Work through the listing below, copying each line that carries the word "novembro".
══ Input for this task
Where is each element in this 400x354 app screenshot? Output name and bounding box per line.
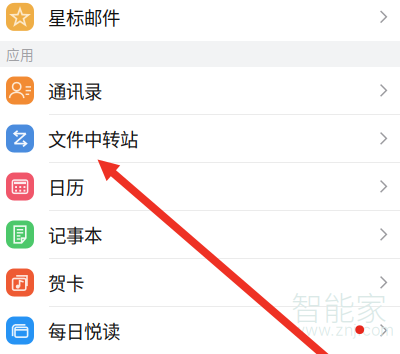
button[interactable]: 记事本 [0, 211, 400, 258]
staticText: 星标邮件 [48, 4, 120, 30]
staticText: 文件中转站 [48, 125, 138, 152]
button[interactable]: 应用 [0, 41, 400, 67]
button[interactable]: 每日悦读 [0, 307, 400, 354]
staticText: 每日悦读 [48, 317, 120, 344]
staticText: www.znj.com [292, 320, 394, 340]
button[interactable]: 通讯录 [0, 67, 400, 114]
staticText: 通讯录 [48, 77, 102, 104]
button[interactable]: 日历 [0, 163, 400, 210]
staticText: 应用 [6, 44, 34, 64]
button[interactable]: 文件中转站 [0, 115, 400, 162]
staticText: 记事本 [48, 221, 102, 248]
staticText: 贺卡 [48, 269, 84, 296]
button[interactable]: 星标邮件 [0, 0, 400, 41]
button[interactable]: 贺卡 [0, 259, 400, 306]
staticText: 智能家 [291, 283, 387, 329]
staticText: 日历 [48, 173, 84, 200]
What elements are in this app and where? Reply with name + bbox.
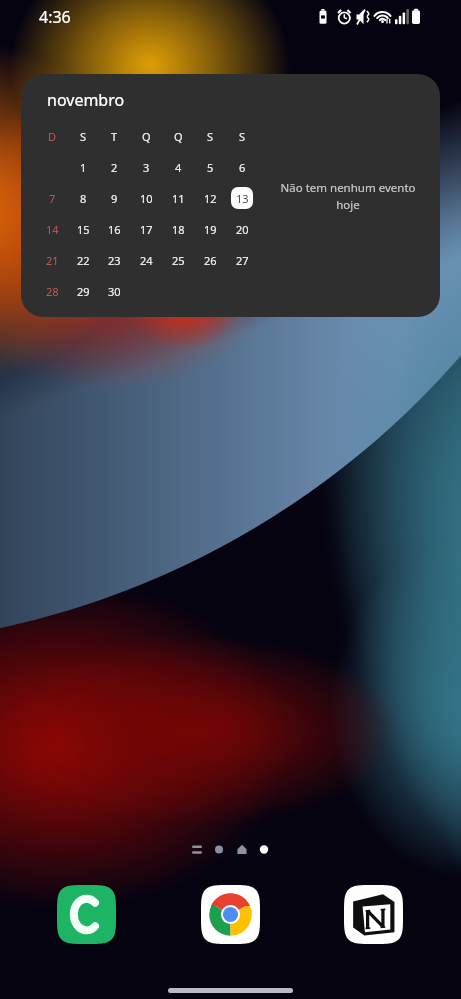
staticText: D [48,129,57,144]
staticText: 9 [111,191,118,206]
button[interactable]: novembro [21,74,440,317]
staticText: Não tem nenhum evento hoje [280,180,416,212]
button[interactable]: Phone [57,885,116,944]
staticText: 6 [239,160,246,175]
staticText: novembro [47,89,125,111]
button[interactable]: Notion [344,885,403,944]
staticText: 25 [172,253,185,268]
staticText: S [207,129,214,144]
staticText: S [80,129,87,144]
staticText: 3 [143,160,150,175]
staticText: 14 [46,222,59,237]
staticText: 19 [204,222,217,237]
staticText: 17 [140,222,153,237]
staticText: 21 [46,253,59,268]
staticText: 5 [207,160,214,175]
button[interactable]: Chrome [201,885,260,944]
staticText: T [111,129,118,144]
staticText: 24 [140,253,153,268]
staticText: Q [142,129,151,144]
staticText: 1 [80,160,87,175]
staticText: 13 [236,191,249,206]
staticText: 8 [80,191,87,206]
staticText: 12 [204,191,217,206]
staticText: 4:36 [39,6,71,28]
staticText: 22 [77,253,90,268]
staticText: 30 [108,284,121,299]
staticText: 29 [77,284,90,299]
staticText: 15 [77,222,90,237]
staticText: 11 [172,191,185,206]
staticText: 23 [108,253,121,268]
staticText: 28 [46,284,59,299]
staticText: 10 [140,191,153,206]
staticText: 7 [49,191,56,206]
staticText: 16 [108,222,121,237]
button[interactable]: Home screen pages [192,843,461,857]
staticText: S [239,129,246,144]
staticText: 20 [236,222,249,237]
staticText: Q [174,129,183,144]
staticText: 27 [236,253,249,268]
staticText: 4 [175,160,182,175]
staticText: 2 [111,160,118,175]
staticText: 18 [172,222,185,237]
button[interactable]: Home [168,988,293,993]
staticText: 26 [204,253,217,268]
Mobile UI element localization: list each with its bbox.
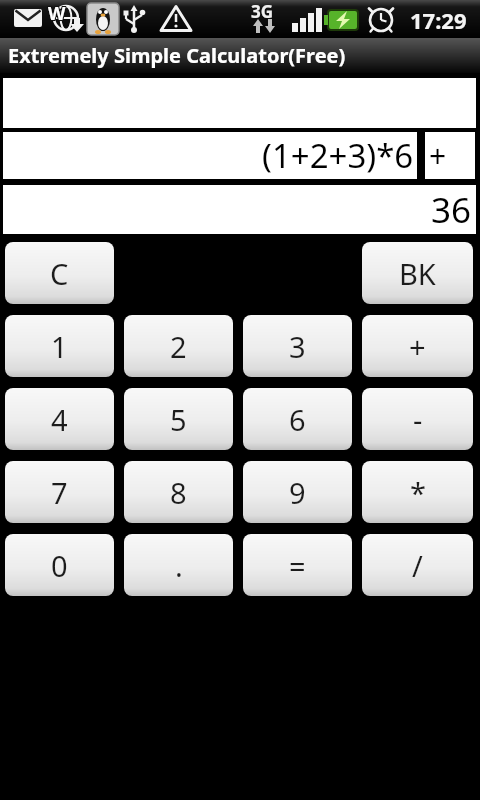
════
> _Exercise response_
button[interactable]: novembro [21,74,440,317]
staticText: novembro [47,89,125,111]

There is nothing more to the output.